Andreas Gottlieb selbst hat in München studiert, arbeitete aber dann vor allem in Berlin. Als Vorsitzender der Architektenvereinigung Deutschlands ist er viel in der Welt herumgekommen. Südtirol hatte er bereits in seiner Kind- und Jugendzeit durch mehrere Ferienaufenthalte kennen und schätzen gelernt. Nach wie vor ist für ihn Südtirol einer der schönsten Flecke der Welt. Weil es ihm hier am besten gefällt, hat er sich nun schon seit 10 Jahren definitiv bei uns niedergelassen. Seine zweite Frau lernte er vor sieben Jahren bei einer Wanderung in Südtirol mit Reinhold Messner kennen; ein weiteres wichtiges Ereignis, das ihn an unser Land bindet.

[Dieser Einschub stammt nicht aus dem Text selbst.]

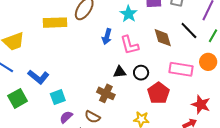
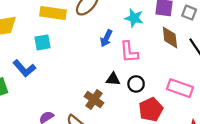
cyan star: (129, 14) -> (134, 18), turned -30
brown diamond: (163, 38) -> (170, 37), moved
cyan square: (58, 97) -> (42, 42), moved

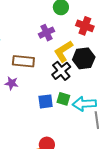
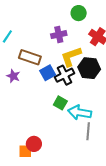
blue square: (46, 101) -> (48, 73), moved, turned -35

In seiner journalistischen und publizistischen Tätigkeit, aber auch bei Vorträgen und Diskussionen nimmt Andreas Gottlieb sich oftmals kein Blatt vor dem Mund, wenn es darum geht, auch mal etwas Kritisches über Land und Leute zu schreiben und zu sagen. Dann bekommt er schon mal Meldungen um die Ohren, wie, was will dieser Deutsche hier bei uns usw. Er hat sich – laut eigenen Aussagen – damit nicht nur Freunde geschaffen, sogar anonyme Drohbriefe hat er erhalten. Andererseits ermuntern ihn aber auch viele Leute – darunter auch Architekten – in seinem Kritischsein. So mancher einheimischer Architekt würde es nämlich selbst nie wagen, ähnliche Kritiken anzubringen, obwohl er sie insgeheim teilt.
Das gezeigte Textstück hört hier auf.